ABPRL CAUCUS WEEKEND - Marvin Holland Receives the Labor Award
Senator Velmanette Montgomery
February 15, 2016
Marvin Holland is the Political and Legislative Director of the Transport Workers Union Local 100, the largest transportation union in the country, representing over 42,000 members, and is responsible for advancing legislation to benefit the transit workers he represents. Marvin also directs all of TWU’s Local 100 political campaigns as well as its community coalition-building campaigns, and is the founder of the Transit Forward Coalition, the only grassroots organization of Transit Riders and Workers in New York State.

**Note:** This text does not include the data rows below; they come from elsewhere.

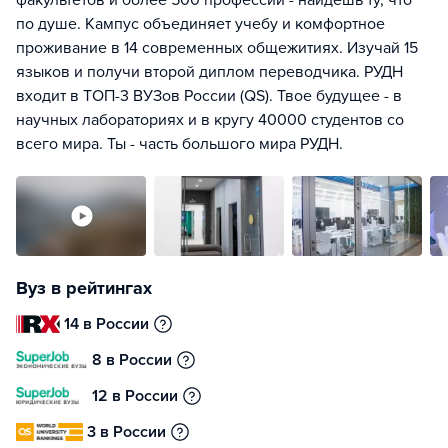
факультетов и более 500 профессий - найдешь ту, что
по душе. Кампус объединяет учебу и комфортное
проживание в 14 современных общежитиях. Изучай 15
языков и получи второй диплом переводчика. РУДН
входит в ТОП-3 ВУЗов России (QS). Твое будущее - в
научных лабораториях и в кругу 40000 студентов со
всего мира. Ты - часть большого мира РУДН.
Вуз в рейтингах
14 в России
8 в России
12 в России
3 в России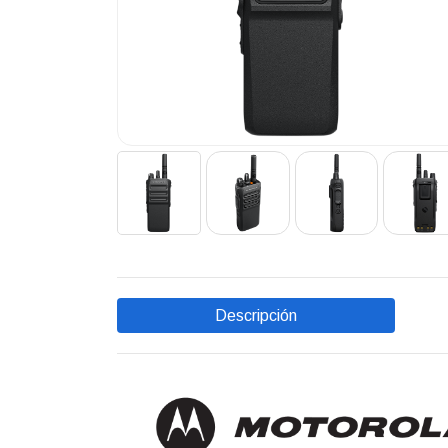
Descripción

Born and raised in Manhattan, Marvin was honorably discharged from the military (U.S. Navy) in 1986. In 1991 he started his career with the New York City Transit Authority in the Stations Department as a Cleaner. Always an active Local 100 member, he became a Shop Steward in 2001 and was elected to the TWU Local 100 Executive Board in 2003. In 2008 he founded Take Back Our Union (TBOU) and successfully helped to overturn the former administration in 2010. He served as Director of Political and Community Action Development from 2010 to 2012 before taking on his current position.

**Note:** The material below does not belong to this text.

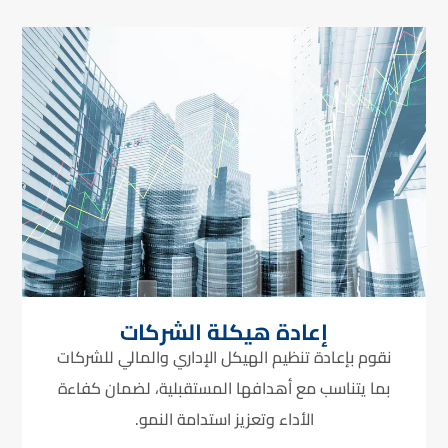
إعادة هيكلة الشركات
نقوم بإعادة تنظيم الهيكل الإداري والمالي للشركات
بما يتناسب مع أهدافها المستقبلية، لضمان كفاءة
الأداء وتعزيز استدامة النمو.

Under his direction, TWU Local 100 has become a political powerhouse in New York races, helping to elect dozens of local legislators including Diana Richardson, Rodneyse Bichotte, Latrice Walker and Pam Harris, as well as a number of city council and state senate members.
Due to his strong advocacy for labor, civil and human rights and education, Marvin has been invited to sit on the boards for the Latino Leadership Institute, the Mid-Manhattan Branch of the NAACP, the Making the Grade Foundation, the NYC Labor/Religion Coalition, the Solidarity Board of Community Voices Heard, the African-American Day Parade Advisory Board, and the CUNY Murphy Center Labor Advisory Board.
He has been recognized many times over for his work, most recently with the Latino Leadership Institute Labor Award (2014), the Making the Grade Community Award (2014), the Political Action Award from the CUNY Murphy Center (2014), and has received a proclamation from the Office of Brooklyn Borough President Eric Adams.
Marvin attended Cornell University in 2008, focusing on Industrial Labor Relations. He currently resides in Harlem with his wife of 35 years, Carole, with whom he has three children – Justin, Alizabeth, and Xavier.